◆ WHAT THE TASK ASKS ◆
After locating the line that contains "Упражнение 135." in the records below, write out exactly that line and each line after it through the one that contains "успешно идёт к концу. 5) Вы я вижу со", and nothing else.

**** SUPPLIED ENTRIES

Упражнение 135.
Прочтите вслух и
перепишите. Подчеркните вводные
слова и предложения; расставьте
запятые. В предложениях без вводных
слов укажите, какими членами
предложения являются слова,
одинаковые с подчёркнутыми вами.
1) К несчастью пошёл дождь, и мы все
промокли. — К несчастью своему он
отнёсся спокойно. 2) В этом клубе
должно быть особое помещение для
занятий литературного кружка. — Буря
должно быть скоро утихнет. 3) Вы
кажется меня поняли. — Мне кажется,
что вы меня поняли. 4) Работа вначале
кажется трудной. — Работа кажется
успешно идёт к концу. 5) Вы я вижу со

********
**** SUPPLIED ENTRIES

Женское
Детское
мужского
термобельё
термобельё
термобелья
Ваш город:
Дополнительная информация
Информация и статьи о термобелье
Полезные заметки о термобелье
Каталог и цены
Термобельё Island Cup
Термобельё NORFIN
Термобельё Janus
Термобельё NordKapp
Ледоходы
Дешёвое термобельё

********

◆ FINISHED EXERCISE ◆
Упражнение 135.
Прочтите вслух и
перепишите. Подчеркните вводные
слова и предложения; расставьте
запятые. В предложениях без вводных
слов укажите, какими членами
предложения являются слова,
одинаковые с подчёркнутыми вами.
1) К несчастью пошёл дождь, и мы все
промокли. — К несчастью своему он
отнёсся спокойно. 2) В этом клубе
должно быть особое помещение для
занятий литературного кружка. — Буря
должно быть скоро утихнет. 3) Вы
кажется меня поняли. — Мне кажется,
что вы меня поняли. 4) Работа вначале
кажется трудной. — Работа кажется
успешно идёт к концу. 5) Вы я вижу со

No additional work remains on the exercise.